Saved entries
========
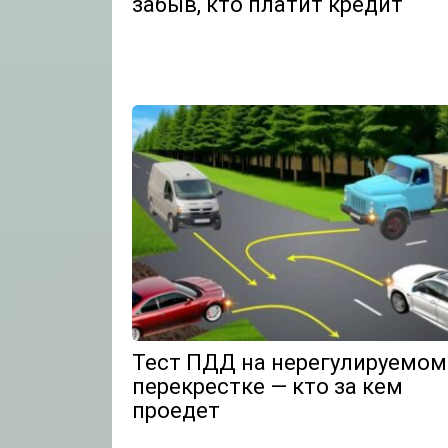
забыв, кто платит кредит
Тест ПДД на нерегулируемом
перекрестке — кто за кем
проедет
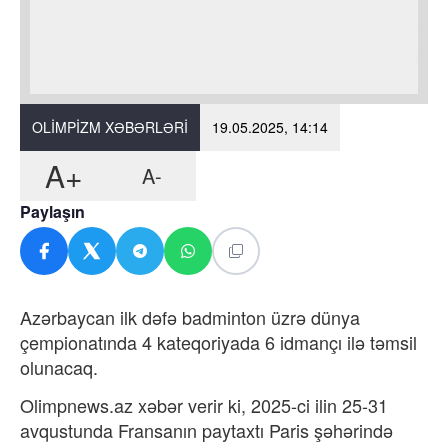
OLIMPIZM XƏBƏRLƏRI
19.05.2025, 14:14
A+
A-
Paylaşın
Azərbaycan ilk dəfə badminton üzrə dünya
çempionatında 4 kateqoriyada 6 idmançı ilə təmsil
olunacaq.
Olimpnews.az xəbər verir ki, 2025-ci ilin 25-31
avqustunda Fransanın paytaxtı Paris şəhərində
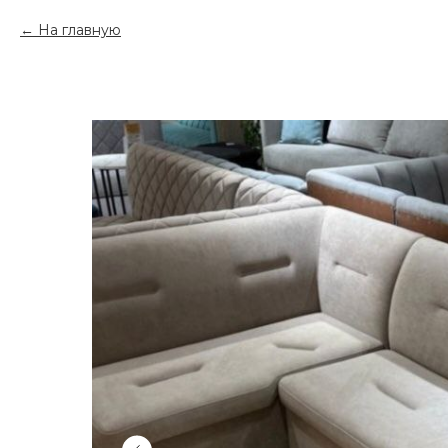
На главную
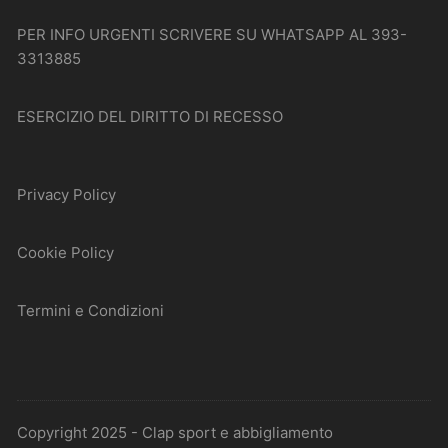
PER INFO URGENTI SCRIVERE SU WHATSAPP AL 393-
3313885
ESERCIZIO DEL DIRITTO DI RECESSO
Privacy Policy
Cookie Policy
Termini e Condizioni
Copyright 2025 - Clap sport e abbigliamento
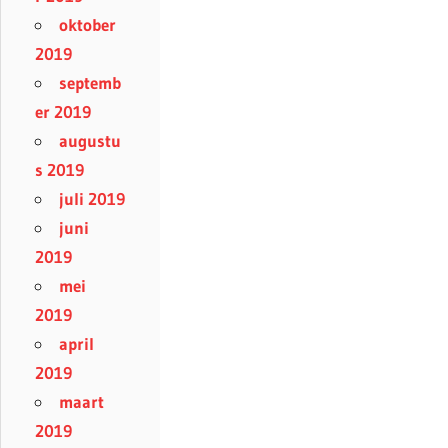
oktober
2019
septemb
er 2019
augustu
s 2019
juli 2019
juni
2019
mei
2019
april
2019
maart
2019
========
■ What you need to do
Write out, exactly as they stand, the line with "Azərbaycan ilk dəfə badminton üzrə dünya" and every line after it through the end of the entries above; omit the pictures.

■ Task response
Azərbaycan ilk dəfə badminton üzrə dünya
çempionatında 4 kateqoriyada 6 idmançı ilə təmsil
olunacaq.
Olimpnews.az xəbər verir ki, 2025-ci ilin 25-31
avqustunda Fransanın paytaxtı Paris şəhərində
На главную
PER INFO URGENTI SCRIVERE SU WHATSAPP AL 393-
3313885
ESERCIZIO DEL DIRITTO DI RECESSO
Privacy Policy
Cookie Policy
Termini e Condizioni
Copyright 2025 - Clap sport e abbigliamento
oktober
2019
septemb
er 2019
augustu
s 2019
juli 2019
juni
2019
mei
2019
april
2019
maart
2019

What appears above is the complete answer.